== Segment start ==
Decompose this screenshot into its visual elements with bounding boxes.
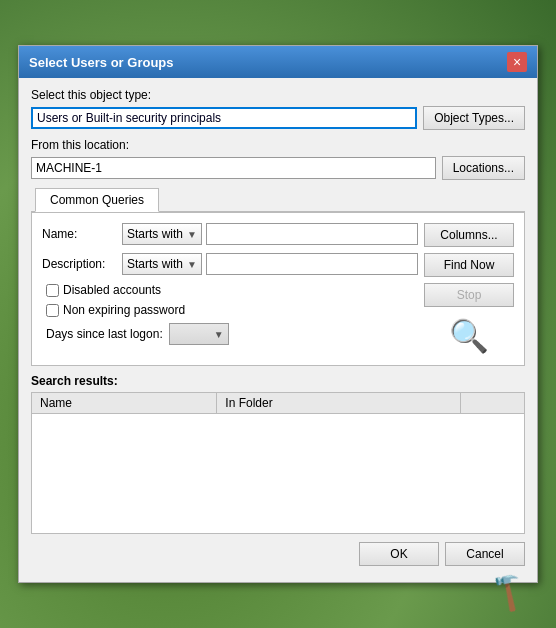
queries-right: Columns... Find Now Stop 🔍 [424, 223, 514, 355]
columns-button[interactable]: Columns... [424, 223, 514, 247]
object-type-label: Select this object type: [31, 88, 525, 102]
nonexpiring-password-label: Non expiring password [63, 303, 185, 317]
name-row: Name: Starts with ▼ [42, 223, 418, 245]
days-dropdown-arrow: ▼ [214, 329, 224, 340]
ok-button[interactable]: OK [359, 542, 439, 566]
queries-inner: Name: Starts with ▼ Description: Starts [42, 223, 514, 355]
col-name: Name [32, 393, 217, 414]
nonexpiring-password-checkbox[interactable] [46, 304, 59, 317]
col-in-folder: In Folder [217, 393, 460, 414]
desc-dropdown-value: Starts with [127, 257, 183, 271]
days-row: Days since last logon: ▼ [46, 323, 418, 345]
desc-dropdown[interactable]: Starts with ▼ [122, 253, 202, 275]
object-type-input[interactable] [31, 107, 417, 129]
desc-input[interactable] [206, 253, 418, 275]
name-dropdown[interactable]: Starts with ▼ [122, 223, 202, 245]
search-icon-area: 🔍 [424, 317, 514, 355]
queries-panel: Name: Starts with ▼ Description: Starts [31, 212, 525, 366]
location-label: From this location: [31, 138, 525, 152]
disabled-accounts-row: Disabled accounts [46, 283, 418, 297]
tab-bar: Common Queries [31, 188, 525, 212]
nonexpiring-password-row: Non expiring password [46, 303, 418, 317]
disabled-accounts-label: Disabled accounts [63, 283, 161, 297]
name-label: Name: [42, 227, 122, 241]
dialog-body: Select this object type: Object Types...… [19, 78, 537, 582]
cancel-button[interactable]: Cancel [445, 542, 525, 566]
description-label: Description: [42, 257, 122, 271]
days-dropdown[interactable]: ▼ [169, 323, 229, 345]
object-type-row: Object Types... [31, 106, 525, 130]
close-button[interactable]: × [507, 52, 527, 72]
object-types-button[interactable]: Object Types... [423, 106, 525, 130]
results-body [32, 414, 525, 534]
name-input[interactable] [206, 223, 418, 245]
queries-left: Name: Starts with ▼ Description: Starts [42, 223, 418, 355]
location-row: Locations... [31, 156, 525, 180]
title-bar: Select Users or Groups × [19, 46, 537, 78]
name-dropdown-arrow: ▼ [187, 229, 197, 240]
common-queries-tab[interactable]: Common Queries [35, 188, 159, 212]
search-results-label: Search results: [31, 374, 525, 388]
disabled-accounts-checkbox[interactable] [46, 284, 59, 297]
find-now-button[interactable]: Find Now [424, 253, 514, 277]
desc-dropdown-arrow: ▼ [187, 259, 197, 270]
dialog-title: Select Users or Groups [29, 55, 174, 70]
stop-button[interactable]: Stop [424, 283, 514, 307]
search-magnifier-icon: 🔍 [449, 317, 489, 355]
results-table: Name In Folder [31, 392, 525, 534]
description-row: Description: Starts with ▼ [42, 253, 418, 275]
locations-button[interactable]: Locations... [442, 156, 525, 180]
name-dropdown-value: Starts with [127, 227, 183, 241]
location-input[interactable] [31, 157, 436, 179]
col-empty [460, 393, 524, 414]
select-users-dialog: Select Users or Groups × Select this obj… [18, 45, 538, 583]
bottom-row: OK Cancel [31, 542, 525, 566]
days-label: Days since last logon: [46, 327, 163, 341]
== Segment end ==
== Segment start ==
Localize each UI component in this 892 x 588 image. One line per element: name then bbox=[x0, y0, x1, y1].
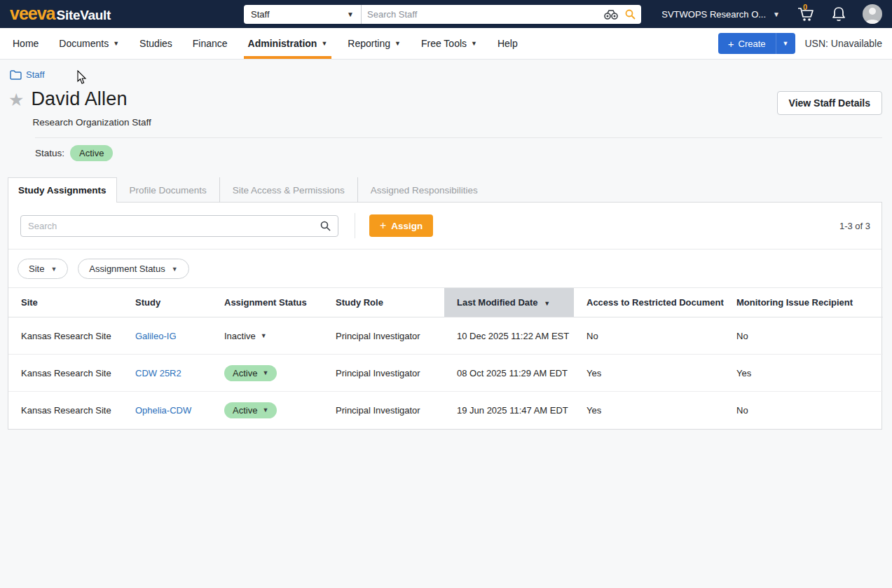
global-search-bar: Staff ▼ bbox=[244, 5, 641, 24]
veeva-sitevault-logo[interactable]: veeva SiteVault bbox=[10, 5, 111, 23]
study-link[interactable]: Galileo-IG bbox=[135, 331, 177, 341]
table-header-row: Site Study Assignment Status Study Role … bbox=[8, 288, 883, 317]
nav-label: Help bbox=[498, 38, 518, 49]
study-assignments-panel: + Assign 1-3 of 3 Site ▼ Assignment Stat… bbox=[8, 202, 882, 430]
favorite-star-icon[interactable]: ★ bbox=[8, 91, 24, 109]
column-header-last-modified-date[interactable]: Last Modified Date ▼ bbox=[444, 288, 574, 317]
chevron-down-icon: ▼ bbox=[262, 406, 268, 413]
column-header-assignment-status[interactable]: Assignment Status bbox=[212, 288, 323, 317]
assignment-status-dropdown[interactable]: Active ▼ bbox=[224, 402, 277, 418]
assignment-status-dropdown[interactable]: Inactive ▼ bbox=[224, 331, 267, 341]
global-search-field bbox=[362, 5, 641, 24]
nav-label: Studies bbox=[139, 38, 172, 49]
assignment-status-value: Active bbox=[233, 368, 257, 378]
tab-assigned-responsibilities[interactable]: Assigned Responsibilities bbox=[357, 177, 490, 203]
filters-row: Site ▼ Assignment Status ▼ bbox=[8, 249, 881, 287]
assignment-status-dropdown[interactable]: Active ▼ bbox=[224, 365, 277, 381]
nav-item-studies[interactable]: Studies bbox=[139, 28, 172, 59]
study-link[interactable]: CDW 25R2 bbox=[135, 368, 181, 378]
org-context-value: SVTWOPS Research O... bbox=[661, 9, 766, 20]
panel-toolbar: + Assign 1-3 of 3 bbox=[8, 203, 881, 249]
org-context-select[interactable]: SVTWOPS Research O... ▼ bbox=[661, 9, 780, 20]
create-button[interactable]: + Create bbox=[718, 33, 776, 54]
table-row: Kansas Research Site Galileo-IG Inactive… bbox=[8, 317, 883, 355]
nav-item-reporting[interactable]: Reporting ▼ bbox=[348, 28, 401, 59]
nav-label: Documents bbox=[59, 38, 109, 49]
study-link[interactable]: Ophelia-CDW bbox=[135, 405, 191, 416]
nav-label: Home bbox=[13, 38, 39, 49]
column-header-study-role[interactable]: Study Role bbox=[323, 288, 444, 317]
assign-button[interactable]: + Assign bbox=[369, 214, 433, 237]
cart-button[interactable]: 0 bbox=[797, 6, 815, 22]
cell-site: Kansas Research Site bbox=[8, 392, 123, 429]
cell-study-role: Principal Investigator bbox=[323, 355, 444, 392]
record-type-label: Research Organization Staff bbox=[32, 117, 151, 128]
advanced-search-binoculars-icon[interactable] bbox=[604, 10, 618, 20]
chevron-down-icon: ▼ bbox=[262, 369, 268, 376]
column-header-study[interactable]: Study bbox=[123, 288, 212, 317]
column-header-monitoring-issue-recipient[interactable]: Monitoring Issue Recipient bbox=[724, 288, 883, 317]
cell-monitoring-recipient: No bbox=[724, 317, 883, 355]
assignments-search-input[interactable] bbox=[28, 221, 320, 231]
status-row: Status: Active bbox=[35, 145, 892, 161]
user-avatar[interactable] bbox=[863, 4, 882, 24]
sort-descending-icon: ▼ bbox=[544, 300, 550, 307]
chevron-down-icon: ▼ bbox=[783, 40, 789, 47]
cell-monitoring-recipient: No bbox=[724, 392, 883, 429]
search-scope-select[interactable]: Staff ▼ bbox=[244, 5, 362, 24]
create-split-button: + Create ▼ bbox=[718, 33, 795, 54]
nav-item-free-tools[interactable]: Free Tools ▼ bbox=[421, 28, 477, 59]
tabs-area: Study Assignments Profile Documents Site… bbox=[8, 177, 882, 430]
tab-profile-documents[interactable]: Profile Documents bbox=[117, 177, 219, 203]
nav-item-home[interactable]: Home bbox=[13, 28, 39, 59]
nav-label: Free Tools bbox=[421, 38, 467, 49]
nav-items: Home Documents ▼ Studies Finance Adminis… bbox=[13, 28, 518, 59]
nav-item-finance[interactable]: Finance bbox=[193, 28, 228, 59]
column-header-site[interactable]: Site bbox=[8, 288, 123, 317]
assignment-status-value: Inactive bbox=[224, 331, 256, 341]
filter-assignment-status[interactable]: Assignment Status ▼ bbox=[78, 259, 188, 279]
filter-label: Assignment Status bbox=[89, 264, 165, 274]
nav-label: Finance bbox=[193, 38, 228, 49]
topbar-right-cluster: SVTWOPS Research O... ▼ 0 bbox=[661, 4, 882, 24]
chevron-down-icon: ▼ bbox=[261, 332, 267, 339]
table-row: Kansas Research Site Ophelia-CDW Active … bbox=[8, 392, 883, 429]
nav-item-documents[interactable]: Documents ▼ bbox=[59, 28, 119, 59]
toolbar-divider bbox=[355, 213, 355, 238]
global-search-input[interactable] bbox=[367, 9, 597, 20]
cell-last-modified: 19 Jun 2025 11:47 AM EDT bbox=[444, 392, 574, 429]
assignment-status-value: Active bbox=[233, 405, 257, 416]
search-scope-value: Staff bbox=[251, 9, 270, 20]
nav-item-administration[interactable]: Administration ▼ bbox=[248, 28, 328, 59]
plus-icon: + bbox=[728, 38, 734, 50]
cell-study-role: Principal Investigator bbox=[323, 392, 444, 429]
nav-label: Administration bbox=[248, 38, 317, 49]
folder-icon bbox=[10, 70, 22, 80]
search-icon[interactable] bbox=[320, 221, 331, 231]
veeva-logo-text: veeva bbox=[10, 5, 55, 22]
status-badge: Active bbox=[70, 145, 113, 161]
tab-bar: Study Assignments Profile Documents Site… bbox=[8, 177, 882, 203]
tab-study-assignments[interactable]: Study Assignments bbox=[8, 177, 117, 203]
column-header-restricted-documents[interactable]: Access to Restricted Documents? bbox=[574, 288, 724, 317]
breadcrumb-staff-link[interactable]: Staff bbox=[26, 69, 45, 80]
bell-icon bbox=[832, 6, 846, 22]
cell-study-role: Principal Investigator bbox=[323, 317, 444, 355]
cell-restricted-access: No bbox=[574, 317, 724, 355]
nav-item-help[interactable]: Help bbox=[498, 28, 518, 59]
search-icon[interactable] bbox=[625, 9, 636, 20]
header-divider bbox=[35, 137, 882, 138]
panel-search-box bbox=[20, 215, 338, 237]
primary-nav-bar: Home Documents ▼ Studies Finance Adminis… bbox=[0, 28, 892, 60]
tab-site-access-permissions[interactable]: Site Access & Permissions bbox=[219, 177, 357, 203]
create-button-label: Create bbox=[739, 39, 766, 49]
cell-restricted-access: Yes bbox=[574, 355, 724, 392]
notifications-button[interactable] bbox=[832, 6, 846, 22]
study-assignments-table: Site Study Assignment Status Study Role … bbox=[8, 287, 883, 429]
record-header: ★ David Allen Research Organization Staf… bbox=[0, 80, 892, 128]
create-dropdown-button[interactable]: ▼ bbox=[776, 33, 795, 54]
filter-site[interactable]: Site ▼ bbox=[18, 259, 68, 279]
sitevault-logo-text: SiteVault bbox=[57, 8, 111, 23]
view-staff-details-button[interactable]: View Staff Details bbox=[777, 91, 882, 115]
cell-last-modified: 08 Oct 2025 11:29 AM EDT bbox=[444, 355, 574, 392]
== Segment end ==
== Segment start ==
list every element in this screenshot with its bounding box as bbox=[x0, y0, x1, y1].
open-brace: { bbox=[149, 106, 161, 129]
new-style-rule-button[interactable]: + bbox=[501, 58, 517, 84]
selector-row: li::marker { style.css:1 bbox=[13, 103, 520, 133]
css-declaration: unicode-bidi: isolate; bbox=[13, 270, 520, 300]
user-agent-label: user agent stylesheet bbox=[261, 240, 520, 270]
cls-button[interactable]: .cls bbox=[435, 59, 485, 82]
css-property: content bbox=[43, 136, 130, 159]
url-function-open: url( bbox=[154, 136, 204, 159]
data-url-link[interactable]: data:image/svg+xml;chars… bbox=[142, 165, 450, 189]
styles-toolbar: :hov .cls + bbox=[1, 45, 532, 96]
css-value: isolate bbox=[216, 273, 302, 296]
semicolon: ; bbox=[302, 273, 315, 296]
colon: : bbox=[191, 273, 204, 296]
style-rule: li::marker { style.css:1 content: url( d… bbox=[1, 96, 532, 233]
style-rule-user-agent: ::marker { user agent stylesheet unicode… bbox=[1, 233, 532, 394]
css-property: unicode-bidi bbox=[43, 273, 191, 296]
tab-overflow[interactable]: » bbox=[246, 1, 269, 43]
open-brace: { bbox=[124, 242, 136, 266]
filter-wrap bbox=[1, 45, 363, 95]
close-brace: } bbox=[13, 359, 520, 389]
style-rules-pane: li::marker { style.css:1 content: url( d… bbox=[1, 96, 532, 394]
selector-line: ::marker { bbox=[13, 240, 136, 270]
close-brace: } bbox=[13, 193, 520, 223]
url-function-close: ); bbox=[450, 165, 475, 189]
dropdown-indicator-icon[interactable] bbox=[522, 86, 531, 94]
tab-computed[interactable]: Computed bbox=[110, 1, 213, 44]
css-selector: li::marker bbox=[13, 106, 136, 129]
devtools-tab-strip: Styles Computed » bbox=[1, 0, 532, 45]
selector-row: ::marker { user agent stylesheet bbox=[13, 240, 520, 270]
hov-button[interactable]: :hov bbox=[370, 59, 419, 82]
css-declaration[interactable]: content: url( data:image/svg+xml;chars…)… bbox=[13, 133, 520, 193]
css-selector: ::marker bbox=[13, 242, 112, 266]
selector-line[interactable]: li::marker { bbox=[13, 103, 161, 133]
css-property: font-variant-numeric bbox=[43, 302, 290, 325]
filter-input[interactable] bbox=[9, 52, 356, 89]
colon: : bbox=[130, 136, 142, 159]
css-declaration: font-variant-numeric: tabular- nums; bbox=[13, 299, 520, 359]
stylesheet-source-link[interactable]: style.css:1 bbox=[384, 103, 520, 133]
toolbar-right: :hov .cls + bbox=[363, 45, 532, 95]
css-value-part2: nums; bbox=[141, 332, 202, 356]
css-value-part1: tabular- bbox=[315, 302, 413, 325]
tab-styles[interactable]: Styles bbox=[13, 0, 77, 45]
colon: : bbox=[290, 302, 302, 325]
== Segment end ==
- Exercise requirements -
Your task is to show every line of the listing above containing "value".

- Response below -
desc-dropdown-value: Starts with [127, 257, 183, 271]
name-dropdown-value: Starts with [127, 227, 183, 241]
assignment-status-value: Active bbox=[233, 368, 257, 378]
org-context-value: SVTWOPS Research O... bbox=[661, 9, 766, 20]
assignment-status-value: Inactive bbox=[224, 331, 256, 341]
assignment-status-value: Active bbox=[233, 405, 257, 416]
search-scope-value: Staff bbox=[251, 9, 270, 20]
css-value: isolate bbox=[216, 273, 302, 296]
css-value-part2: nums; bbox=[141, 332, 202, 356]
css-value-part1: tabular- bbox=[315, 302, 413, 325]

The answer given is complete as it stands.